> Daniel, is this in your area of expertise?
>
> Jie Song, can you identify the commit that introduced the bug?
>
> Jie Song <[email protected]> writes:
>
> > From: Jie Song <[email protected]>
> >
> > When starting a dummy QEMU process with virsh, monitor_init_qmp() enables
> > IOThread monitoring of the QMP fd by default. However, a race condition
> > exists during the initialization phase: the IOThread only removes the
> > main thread's fd watch when it reaches
> > qio_net_listener_set_client_func_full(),
> > which may be delayed under high system load.
> >
> > This creates a window between monitor_qmp_setup_handlers_bh() and
> > qio_net_listener_set_client_func_full() where both the main thread and
> > IOThread are simultaneously monitoring the same fd and processing events.

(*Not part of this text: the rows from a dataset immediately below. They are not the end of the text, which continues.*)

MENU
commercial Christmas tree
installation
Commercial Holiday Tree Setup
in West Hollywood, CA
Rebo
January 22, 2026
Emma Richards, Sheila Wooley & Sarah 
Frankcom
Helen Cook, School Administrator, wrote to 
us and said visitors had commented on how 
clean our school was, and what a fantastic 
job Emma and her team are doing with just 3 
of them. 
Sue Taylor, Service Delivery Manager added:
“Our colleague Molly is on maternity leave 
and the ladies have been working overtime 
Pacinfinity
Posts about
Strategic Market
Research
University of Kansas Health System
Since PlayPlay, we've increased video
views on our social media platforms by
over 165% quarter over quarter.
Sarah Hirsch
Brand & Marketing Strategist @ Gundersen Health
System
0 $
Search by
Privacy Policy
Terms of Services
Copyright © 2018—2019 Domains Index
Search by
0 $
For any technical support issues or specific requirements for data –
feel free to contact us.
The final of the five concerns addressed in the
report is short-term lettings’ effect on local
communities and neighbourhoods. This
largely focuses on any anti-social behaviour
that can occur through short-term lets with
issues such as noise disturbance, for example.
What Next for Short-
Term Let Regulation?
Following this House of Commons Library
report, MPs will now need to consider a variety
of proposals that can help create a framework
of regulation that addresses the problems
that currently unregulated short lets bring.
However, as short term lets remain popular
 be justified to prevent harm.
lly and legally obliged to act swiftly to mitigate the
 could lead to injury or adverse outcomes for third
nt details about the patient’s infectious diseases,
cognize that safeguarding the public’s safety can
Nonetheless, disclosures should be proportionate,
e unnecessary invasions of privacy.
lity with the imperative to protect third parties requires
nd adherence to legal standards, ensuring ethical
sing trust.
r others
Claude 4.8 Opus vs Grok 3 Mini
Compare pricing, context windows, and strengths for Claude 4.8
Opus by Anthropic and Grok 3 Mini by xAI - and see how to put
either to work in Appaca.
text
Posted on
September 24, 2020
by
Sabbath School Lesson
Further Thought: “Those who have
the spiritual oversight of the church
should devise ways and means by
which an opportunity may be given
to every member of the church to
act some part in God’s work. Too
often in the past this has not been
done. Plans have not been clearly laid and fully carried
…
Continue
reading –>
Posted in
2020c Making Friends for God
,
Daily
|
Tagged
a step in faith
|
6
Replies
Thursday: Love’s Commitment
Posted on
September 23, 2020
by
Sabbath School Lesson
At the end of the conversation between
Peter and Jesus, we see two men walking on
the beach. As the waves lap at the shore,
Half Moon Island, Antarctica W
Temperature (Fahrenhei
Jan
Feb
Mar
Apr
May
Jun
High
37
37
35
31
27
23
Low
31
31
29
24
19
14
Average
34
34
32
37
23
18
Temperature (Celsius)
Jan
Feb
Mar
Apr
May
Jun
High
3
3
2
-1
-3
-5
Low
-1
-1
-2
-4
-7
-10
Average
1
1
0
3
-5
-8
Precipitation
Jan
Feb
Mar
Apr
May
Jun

> > This race can cause either the main thread or the IOThread to hang and
> > become unresponsive.
> >
> > Fix this by proactively cleaning up the listener's IO sources in
> > monitor_init_qmp() before the IOThread initializes QMP monitoring,
> > ensuring exclusive fd ownership and eliminating the race condition.
> >
> > The fix introduces socket_chr_listener_cleanup() to destroy and unref
> > all existing IO sources on the socket chardev listener, guaranteeing
> > that no concurrent fd monitoring occurs during the transition to
> > IOThread handling.
> >
> > Signed-off-by: Jie Song <[email protected]>
> > ---
> > chardev/char-socket.c | 18 ++++++++++++++++++
> > include/chardev/char-socket.h | 2 ++
> > monitor/qmp.c | 6 ++++++
> > 3 files changed, 26 insertions(+)
> >
> > diff --git a/chardev/char-socket.c b/chardev/char-socket.c
> > index 62852e3caf..073a9da855 100644
> > --- a/chardev/char-socket.c
> > +++ b/chardev/char-socket.c
> > @@ -656,6 +656,24 @@ static void tcp_chr_telnet_destroy(SocketChardev *s)
> > }
> > }
> >
> > +void socket_chr_listener_cleanup(Chardev *chr)
> > +{
> > + SocketChardev *s = SOCKET_CHARDEV(chr);
> > +
> > + if (s->listener) {
> > + QIONetListener *listener = s->listener;
> > + size_t i;
> > +
> > + for (i = 0; i < listener->nsioc; i++) {
> > + if (listener->io_source[i]) {
> > + g_source_destroy(listener->io_source[i]);
> > + g_source_unref(listener->io_source[i]);
> > + listener->io_source[i] = NULL;
> > + }
> > + }
> > + }
> > +}
> > +
> > static void tcp_chr_update_read_handler(Chardev *chr)
> > {
> > SocketChardev *s = SOCKET_CHARDEV(chr);
> > diff --git a/include/chardev/char-socket.h b/include/chardev/char-socket.h
> > index d6d13ad37f..682440c6de 100644
> > --- a/include/chardev/char-socket.h
> > +++ b/include/chardev/char-socket.h
> > @@ -84,4 +84,6 @@ typedef struct SocketChardev SocketChardev;
> > DECLARE_INSTANCE_CHECKER(SocketChardev, SOCKET_CHARDEV,
> > TYPE_CHARDEV_SOCKET)
> >
> > +void socket_chr_listener_cleanup(Chardev *chr);
> > +
> > #endif /* CHAR_SOCKET_H */
> > diff --git a/monitor/qmp.c b/monitor/qmp.c
> > index cb99a12d94..d9d1fafa70 100644
> > --- a/monitor/qmp.c
> > +++ b/monitor/qmp.c
> > @@ -25,6 +25,7 @@
> > #include "qemu/osdep.h"
> >
> > #include "chardev/char-io.h"
> > +#include "chardev/char-socket.h"
> > #include "monitor-internal.h"
> > #include "qapi/error.h"
> > #include "qapi/qapi-commands-control.h"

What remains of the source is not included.